Explainability Flashcards
What are our intentions when analyzing the interpretability of the mode?
“Interpretability is the degree to which a
human can understand the cause of a
decision” (Miller, 2017)
“Interpretability is the degree to which a
human can consistently predict the model’s
result” (Been et al., 2016)
• We want to know why the model took a
decision
– Explainability/interpretability of the model
– Explanation of a single prediction
What are the occasions in which interpretability is critical?
Model interpretability becomes critical when:
(i) problem have large impact on human lives and/or health
(ii) models are not extensively validated in real-world settings
(iii) key criteria are hard to quantify and
we need to rely on human understanding
What are the types of models and how can we apply interpretability methods to them?
• Black-box models are the ones that
cannot be understood by looking at their
parameters.
– Explainability is achieved by applying
methods after training (post hoc)
• White-box models are the ones
considered interpretable due to their
simple structures.
– Explainability is achieved by restricting
the complexity of the model (intrinsic)
What are some results and goals we aim for when working on the explainability of a model
• Algorithm transparency
• Holistic model interpretability
• Global model interpretability on modular level
• Local interpretability for a single prediction
• Local interpretability for a group of predictions
• Results of the interpretation method
– Feature summary statistic
– Feature summary visualization
– Model internals
– Data point
– Intrinsically interpretable model
What are the parameters interpretations for linear regression?
• Interpretation of 𝛽i :
– If 𝑥i is numerical or ordinal, the 𝛽i represents how much the output changes for each unit of the feature’s increase
– If 𝑥i is binary and reference value is encoded as 0, 𝛽i represents how much the output changes when the feature does not have reference value
What is the interpretation for the logistic regression
• Interpretation is not very different from linear regression, in fact:
• When 𝑥j is increased of one unity the odds ration will change as follows:
– a negative weight means reducing the odds ratio
– a positive weight means increasing the odds ratio
– a null weight means the odds ratio is not changing
What are some model agnostic analysis we could do for explainability?
• Global model-agnostic methods
– Permutation Feature Importance
– Partial Dependence Plot
• Local model-agnostic methods
What is the permutation feature importance?

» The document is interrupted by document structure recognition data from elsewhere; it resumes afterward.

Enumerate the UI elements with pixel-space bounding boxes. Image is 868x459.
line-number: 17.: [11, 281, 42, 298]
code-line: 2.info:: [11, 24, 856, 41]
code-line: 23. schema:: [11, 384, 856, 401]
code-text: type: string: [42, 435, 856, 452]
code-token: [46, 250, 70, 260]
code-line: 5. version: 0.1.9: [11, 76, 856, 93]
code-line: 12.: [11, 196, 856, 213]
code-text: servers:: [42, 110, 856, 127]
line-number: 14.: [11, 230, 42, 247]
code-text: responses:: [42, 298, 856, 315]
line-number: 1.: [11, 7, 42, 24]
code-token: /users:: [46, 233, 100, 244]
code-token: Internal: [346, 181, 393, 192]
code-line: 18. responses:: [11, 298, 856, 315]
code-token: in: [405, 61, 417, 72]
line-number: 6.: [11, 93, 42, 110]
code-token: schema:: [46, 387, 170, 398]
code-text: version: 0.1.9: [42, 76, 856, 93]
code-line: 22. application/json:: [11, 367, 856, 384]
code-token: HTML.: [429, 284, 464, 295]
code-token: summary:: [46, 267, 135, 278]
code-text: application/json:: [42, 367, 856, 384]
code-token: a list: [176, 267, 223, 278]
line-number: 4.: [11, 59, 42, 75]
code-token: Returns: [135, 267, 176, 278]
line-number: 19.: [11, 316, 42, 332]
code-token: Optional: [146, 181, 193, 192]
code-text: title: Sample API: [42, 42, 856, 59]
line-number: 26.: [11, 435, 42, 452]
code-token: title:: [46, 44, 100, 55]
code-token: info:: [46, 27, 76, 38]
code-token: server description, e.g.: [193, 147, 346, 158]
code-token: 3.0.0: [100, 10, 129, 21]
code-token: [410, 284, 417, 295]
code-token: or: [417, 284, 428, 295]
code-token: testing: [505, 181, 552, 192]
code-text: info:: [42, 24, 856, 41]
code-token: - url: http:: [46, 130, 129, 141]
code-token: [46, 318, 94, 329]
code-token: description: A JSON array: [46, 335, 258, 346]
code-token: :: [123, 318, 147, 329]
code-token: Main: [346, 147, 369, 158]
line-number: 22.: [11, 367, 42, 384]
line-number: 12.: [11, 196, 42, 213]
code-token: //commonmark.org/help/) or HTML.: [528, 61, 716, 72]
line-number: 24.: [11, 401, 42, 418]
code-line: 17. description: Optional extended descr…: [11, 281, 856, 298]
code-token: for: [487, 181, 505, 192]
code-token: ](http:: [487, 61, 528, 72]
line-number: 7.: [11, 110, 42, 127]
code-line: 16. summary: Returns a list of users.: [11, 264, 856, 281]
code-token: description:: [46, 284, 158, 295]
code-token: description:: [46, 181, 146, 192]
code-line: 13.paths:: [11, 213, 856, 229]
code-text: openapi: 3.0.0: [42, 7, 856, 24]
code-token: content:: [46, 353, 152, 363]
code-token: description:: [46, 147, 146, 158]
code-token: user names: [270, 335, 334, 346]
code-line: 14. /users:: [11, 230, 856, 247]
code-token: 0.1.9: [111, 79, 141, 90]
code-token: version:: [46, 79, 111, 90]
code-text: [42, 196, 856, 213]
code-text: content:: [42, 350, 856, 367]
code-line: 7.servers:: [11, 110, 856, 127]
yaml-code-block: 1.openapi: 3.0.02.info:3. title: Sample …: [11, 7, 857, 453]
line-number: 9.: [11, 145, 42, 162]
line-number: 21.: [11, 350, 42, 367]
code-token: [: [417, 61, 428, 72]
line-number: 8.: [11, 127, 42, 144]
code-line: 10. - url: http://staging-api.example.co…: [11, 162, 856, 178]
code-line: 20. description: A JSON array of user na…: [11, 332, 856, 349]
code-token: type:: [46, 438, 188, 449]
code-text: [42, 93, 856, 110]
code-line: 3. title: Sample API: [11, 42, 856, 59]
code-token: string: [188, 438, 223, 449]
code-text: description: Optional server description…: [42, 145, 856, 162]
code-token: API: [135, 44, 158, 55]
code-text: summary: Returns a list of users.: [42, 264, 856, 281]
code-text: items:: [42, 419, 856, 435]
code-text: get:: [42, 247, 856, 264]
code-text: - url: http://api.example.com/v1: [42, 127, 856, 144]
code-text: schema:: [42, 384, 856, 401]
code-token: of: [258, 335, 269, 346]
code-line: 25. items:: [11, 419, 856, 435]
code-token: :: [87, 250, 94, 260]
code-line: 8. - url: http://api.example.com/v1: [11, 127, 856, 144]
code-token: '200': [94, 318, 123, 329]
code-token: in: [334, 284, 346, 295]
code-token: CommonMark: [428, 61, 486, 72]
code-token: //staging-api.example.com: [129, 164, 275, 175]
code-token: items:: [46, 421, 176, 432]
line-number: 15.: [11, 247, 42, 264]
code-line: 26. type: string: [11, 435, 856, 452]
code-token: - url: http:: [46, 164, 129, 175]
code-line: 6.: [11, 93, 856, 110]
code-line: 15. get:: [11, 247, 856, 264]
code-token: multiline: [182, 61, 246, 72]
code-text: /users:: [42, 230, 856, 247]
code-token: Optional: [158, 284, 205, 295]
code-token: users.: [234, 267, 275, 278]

How could we calculate it? What are its pros and cons
• Evaluates how important a single feature j is in a trained model as follows:
1. Train a model on a dataset
2. Shuffle the values of a single features in the dataset (i.e., column permutation)

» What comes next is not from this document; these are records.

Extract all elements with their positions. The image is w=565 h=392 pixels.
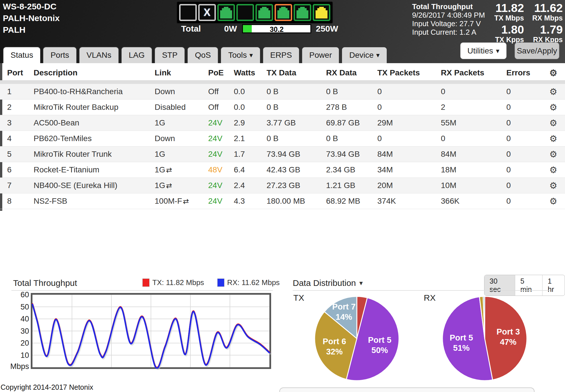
throughput-line-chart: 605040302010Mbps	[11, 292, 273, 375]
port-icon-2[interactable]: X	[198, 4, 216, 21]
cell-description: PB620-TenMiles	[26, 134, 148, 143]
tab-device[interactable]: Device▾	[341, 47, 387, 63]
cell-tx-data: 3.77 GB	[259, 118, 319, 127]
input-current: Input Current: 1.2 A	[412, 28, 485, 36]
table-row-port-6: 6Rocket-E-Titanium1G⇄48V6.442.43 GB2.34 …	[0, 162, 565, 178]
cell-port: 2	[0, 103, 26, 112]
tab-label: Power	[309, 51, 332, 60]
cell-poe: Off	[201, 103, 227, 112]
cell-tx-packets: 34M	[370, 165, 434, 174]
port-icon-5[interactable]	[255, 4, 273, 21]
cell-description: AC500-Bean	[26, 118, 148, 127]
row-settings-gear-icon[interactable]: ⚙	[542, 196, 565, 207]
cell-link: Down	[148, 134, 201, 143]
range-button-1-hr[interactable]: 1 hr	[542, 275, 565, 296]
row-settings-gear-icon[interactable]: ⚙	[542, 133, 565, 144]
tab-ports[interactable]: Ports	[43, 47, 77, 63]
cell-tx-packets: 374K	[370, 197, 434, 206]
page: WS-8-250-DC PALH-Netonix PALH X Total 0W…	[0, 0, 565, 392]
row-settings-gear-icon[interactable]: ⚙	[542, 118, 565, 128]
column-header-watts: Watts	[227, 68, 259, 77]
tab-label: Status	[11, 51, 33, 60]
cell-poe: 48V	[201, 165, 227, 174]
svg-text:20: 20	[21, 339, 29, 347]
tx-pie-chart: Port 550%Port 632%Port 714%	[314, 296, 400, 381]
power-usage-bar: 30.2	[242, 24, 311, 33]
cell-errors: 0	[499, 118, 542, 127]
table-row-port-1: 1PB400-to-RH&RancheriaDownOff0.00 B0 B00…	[0, 84, 565, 100]
row-settings-gear-icon[interactable]: ⚙	[542, 86, 565, 97]
row-settings-gear-icon[interactable]: ⚙	[542, 165, 565, 175]
column-header-poe: PoE	[201, 68, 227, 77]
cell-poe: 24V	[201, 197, 227, 206]
ports-status-table: PortDescriptionLinkPoEWattsTX DataRX Dat…	[0, 65, 565, 209]
cell-tx-packets: 0	[370, 87, 434, 96]
cell-watts: 0.0	[227, 87, 259, 96]
nav-tabs: StatusPortsVLANsLAGSTPQoSTools▾ERPSPower…	[3, 47, 387, 63]
tab-qos[interactable]: QoS	[187, 47, 218, 63]
column-header-link: Link	[148, 68, 201, 77]
table-header-row: PortDescriptionLinkPoEWattsTX DataRX Dat…	[0, 65, 565, 80]
port-icon-8[interactable]	[313, 4, 330, 21]
tab-vlans[interactable]: VLANs	[79, 47, 119, 63]
tab-label: ERPS	[270, 51, 292, 60]
cell-port: 7	[0, 181, 26, 190]
range-button-30-sec[interactable]: 30 sec	[484, 275, 515, 296]
table-body: 1PB400-to-RH&RancheriaDownOff0.00 B0 B00…	[0, 84, 565, 209]
tab-stp[interactable]: STP	[154, 47, 185, 63]
cell-rx-data: 73.94 GB	[319, 150, 370, 159]
row-settings-gear-icon[interactable]: ⚙	[542, 102, 565, 113]
svg-text:10: 10	[21, 351, 29, 360]
svg-text:40: 40	[21, 315, 29, 323]
port-icon-1[interactable]	[179, 4, 197, 21]
column-header-rx-data: RX Data	[319, 68, 370, 77]
column-header-tx-data: TX Data	[259, 68, 319, 77]
input-voltage: Input Voltage: 27.7 V	[412, 19, 485, 28]
table-row-port-5: 5MikroTik Router Trunk1G24V1.773.94 GB73…	[0, 147, 565, 162]
device-location: PALH	[3, 24, 60, 36]
cell-watts: 0.0	[227, 103, 259, 112]
line-shadow	[33, 306, 270, 369]
data-distribution-dropdown[interactable]: Data Distribution ▾	[293, 278, 363, 288]
copyright-text: Copyright 2014-2017 Netonix	[1, 383, 93, 391]
tx-mbps-value: 11.82	[478, 2, 524, 14]
tab-lag[interactable]: LAG	[121, 47, 152, 63]
rj45-jack-icon	[258, 7, 270, 18]
caret-down-icon: ▾	[496, 48, 500, 54]
range-button-5-min[interactable]: 5 min	[515, 275, 542, 296]
save-apply-button[interactable]: Save/Apply	[515, 42, 559, 59]
table-settings-gear-icon[interactable]: ⚙	[542, 68, 565, 78]
tab-erps[interactable]: ERPS	[263, 47, 300, 63]
tab-label: Device	[349, 51, 374, 60]
utilities-button[interactable]: Utilities ▾	[460, 42, 507, 59]
port-icon-6[interactable]	[275, 4, 292, 21]
device-name: PALH-Netonix	[3, 12, 60, 24]
rj45-jack-icon	[239, 7, 251, 18]
svg-text:60: 60	[21, 292, 29, 299]
cell-watts: 2.1	[227, 134, 259, 143]
cell-port: 8	[0, 197, 26, 206]
cell-tx-data: 27.23 GB	[259, 181, 319, 190]
cell-tx-data: 42.43 GB	[259, 165, 319, 174]
tab-power[interactable]: Power	[302, 47, 339, 63]
port-icon-4[interactable]	[236, 4, 254, 21]
throughput-heading: Total Throughput	[412, 2, 485, 11]
cell-description: NS2-FSB	[26, 197, 148, 206]
legend-label: TX: 11.82 Mbps	[152, 278, 204, 287]
port-icon-7[interactable]	[294, 4, 311, 21]
table-row-port-4: 4PB620-TenMilesDown24V2.10 B0 B000⚙	[0, 131, 565, 147]
power-total-label: Total	[181, 24, 212, 34]
data-distribution-title: Data Distribution	[293, 278, 356, 288]
tab-tools[interactable]: Tools▾	[220, 47, 260, 63]
tab-status[interactable]: Status	[3, 47, 41, 63]
row-settings-gear-icon[interactable]: ⚙	[542, 149, 565, 160]
row-settings-gear-icon[interactable]: ⚙	[542, 180, 565, 191]
rj45-jack-icon	[277, 7, 289, 18]
cell-rx-packets: 10M	[434, 181, 499, 190]
port-icon-3[interactable]	[217, 4, 235, 21]
column-header-rx-packets: RX Packets	[434, 68, 499, 77]
cell-errors: 0	[499, 134, 542, 143]
cell-rx-data: 2.34 GB	[319, 165, 370, 174]
cell-poe: 24V	[201, 118, 227, 127]
cell-link: 1G	[148, 150, 201, 159]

3. Apply and evaluate the model both on original and on shuffled data.
4. Compute the feature importance of the feature as performance loss of the model on the shuffled dataset compared to the original dataset
• Pros
– Global insight
– Problem-independent
– Considers interactions with other features
– Does not require model retraining
• Cons
– Linked only to model performance and requires labeled data
– Is computed with possibly unrealistic data distribution
– Correlated features share importance
What is the partial dependence block? What is it used for?
• While feature importance shows what variables most affect predictions, partial dependence plots show how a feature affects predictions.
• It works as follows:
1. Train a model on data.
2. Run the model on each sample by changing only the value of target feature (choosing it from a set of values in the feature range)
3. Compute and plot the model output for each value of the feature.
• PDP can be computed also for two target features at once
• The variability of the PDP values (i.e., standard deviation or range) can be used as a measure for
feature importance
What is the individual conditional expectation? How does it relate to PCP?
• A major issue with PDP is that it only
reflects the average behavior of the model
• ICE consists of multiple PDP plots, one for each sample in the dataset.
– the values of all the features except
the target one are fixed for each
sample
– the prediction values are plotted
against the values of the target feature
• ICE can be plot together with PDP to
highlights average behavior
• An anchored version of ICE can be plot
using as a baseline the prediction on the
left extreme of the feature range